The key facts of success: R7351 and 7424

  • Clearly defined problems, both (high kid mortality; worm control) seriously affecting the profitability of smallholder goat keeping
  • Simple and easily affordable solutions; with R7351 a solution that can also generate income for those without livestock
  • A dedicated team of stakeholders, including researcher, extension and farmers

Lessons Learned and Uptake Pathways

Promotion of Outputs:

R7351

  • Zimbabwe; North and South Matabeland and Midland Provinces (Zvishavane); extension workers (Dept of Agricultural Research and Extension) and NGOs
  • Tanzania (Dodoma Region, extension workers and NGOs)
  • Kenya (Meru District, Farm Africa)
  • Swaziland, university staff working in cane sugar growing areas
  • Uganda (Karamoja Province, Farm Africa)
  • Asia (Link project [R7798] proceedings)

R7424

Link project proceedings, publications and conferences are the main promotion methods which have so far been used to promote the output to researchers. A Technical manual for worm management in small ruminants, and a radio interview Max, R.A. (2005) A plant-based treatment for roundworms? Other presentations include: “Communicating science for sustainable development”. September 2005 edition,(http://www.agfax.net/): And an AGFAX radio interview by WREN Media, UK. 
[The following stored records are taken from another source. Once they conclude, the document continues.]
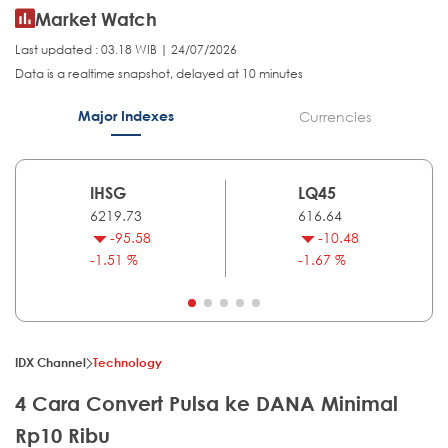
Market Watch
Last updated : 03.18 WIB | 24/07/2026
Data is a realtime snapshot, delayed at 10 minutes
Major Indexes
Currencies
IHSG
LQ45
6219.73
616.64
-95.58
-10.48
-1.51 %
-1.67 %
IDX Channel
Technology
4 Cara Convert Pulsa ke DANA Minimal
Rp10 Ribu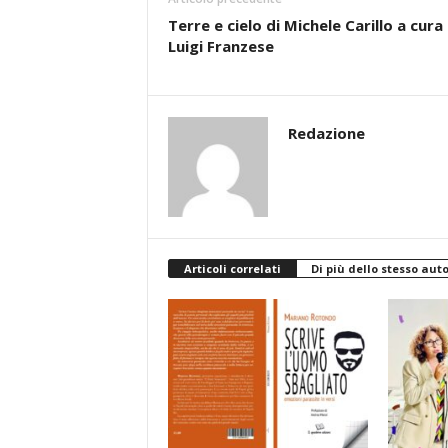
Terre e cielo di Michele Carillo a cura 
Luigi Franzese
Redazione
Articoli correlati
Di più dello stesso aut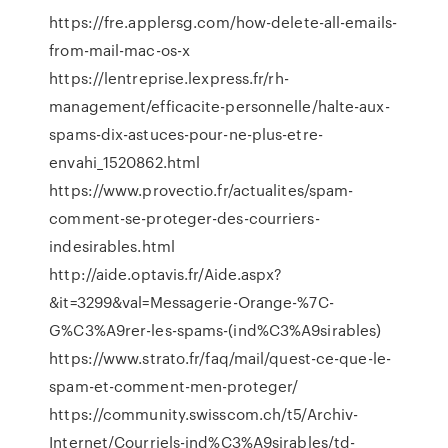
https://fre.applersg.com/how-delete-all-emails-
from-mail-mac-os-x
https://lentreprise.lexpress.fr/rh-
management/efficacite-personnelle/halte-aux-
spams-dix-astuces-pour-ne-plus-etre-
envahi_1520862.html
https://www.provectio.fr/actualites/spam-
comment-se-proteger-des-courriers-
indesirables.html
http://aide.optavis.fr/Aide.aspx?
&it=3299&val=Messagerie-Orange-%7C-
G%C3%A9rer-les-spams-(ind%C3%A9sirables)
https://www.strato.fr/faq/mail/quest-ce-que-le-
spam-et-comment-men-proteger/
https://community.swisscom.ch/t5/Archiv-
Internet/Courriels-ind%C3%A9sirables/td-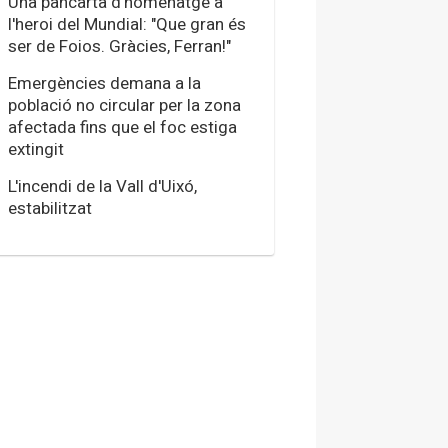
Una pancarta d'homenatge a
l'heroi del Mundial: "Que gran és
ser de Foios. Gràcies, Ferran!"
Emergències demana a la
població no circular per la zona
afectada fins que el foc estiga
extingit
L'incendi de la Vall d'Uixó,
estabilitzat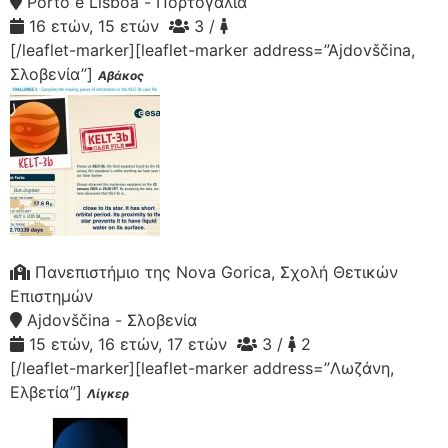
Porto e Lisboa - Πορτογαλία
16 ετών, 15 ετών
3 /
[/leaflet-marker][leaflet-marker address=”Ajdovščina,
Σλοβενία”]
Αβάκος
Πανεπιστήμιο της Nova Gorica, Σχολή Θετικών
Επιστημών
Ajdovščina - Σλοβενία
15 ετών, 16 ετών, 17 ετών
3 /
2
[/leaflet-marker][leaflet-marker address=”Λωζάνη,
Ελβετία”]
Λίγκερ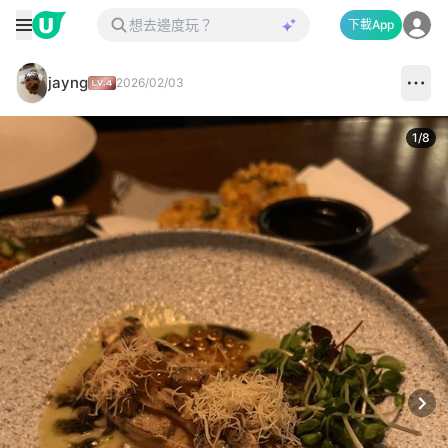
下載App
jayng
2026/02/03
1
/
8
Next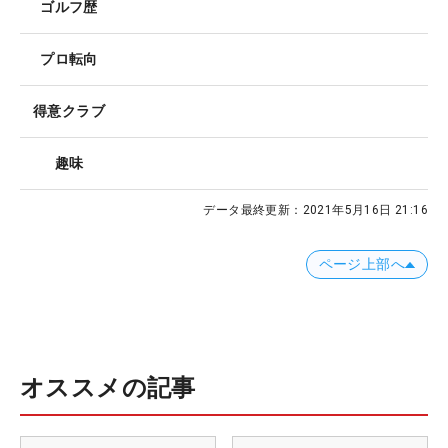
ゴルフ歴
プロ転向
得意クラブ
趣味
データ最終更新：
2021年5月16日 21:16
ページ上部へ
オススメの記事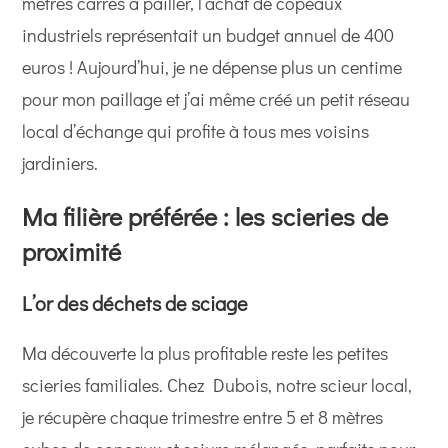
mètres carrés à pailler, l’achat de copeaux
industriels représentait un budget annuel de 400
euros ! Aujourd’hui, je ne dépense plus un centime
pour mon paillage et j’ai même créé un petit réseau
local d’échange qui profite à tous mes voisins
jardiniers.
Ma filière préférée : les scieries de
proximité
L’or des déchets de sciage
Ma découverte la plus profitable reste les petites
scieries familiales. Chez Dubois, notre scieur local,
je récupère chaque trimestre entre 5 et 8 mètres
Potential Barriers Preventing Adoption of Outputs:

R7351

  • Extensions services are constrained by government budgets
  • High staff turnover
  • Land tenure system under communal land ownership (farmer may have no control over use of trees)
  • Marketing of goats not formalised; often on a per head basis to a residual buyer, ignoring condition of the animal
  • Climate (excess heavy rainfall and strong winds during flowering reduces fruit production)
  • Isolated cases of local by-laws preventing collection and selling of pods
  • Negative effects if used as a sole source of supplemental protein (e.g. tainted milk and poisoning; abortions have been reported when excessive amounts of  Acacia nilotica have been consumed). The links between dietary tannins and animal production need further investigation (Mueller-Harvey, 2006, Annex D).
  • Benefits from deactivating tannins with polyethylene glycol (PEG) require an energy supplement to capture the released N. At present this approach is uneconomic
  • HIV-AIDS affects dissemination, labour availability and numbers of livestock a household can handle
  • Farmers need advice on all aspects of goat keeping-feeding, disease control, breeding, simple record keeping and marketing

R7424

  • There is a need for further on farm trials to work out dosing strategies etc. and if these are successful, the information needs to be disseminated so that the technique can be ‘marketed’. Two different tannin extracts (Quebracho from Argentina and wattle from Tanzania have been shown to be effective. Since tannin extracts and indeed the tannins do vary from country to country and between plant species it may be necessary to check other products.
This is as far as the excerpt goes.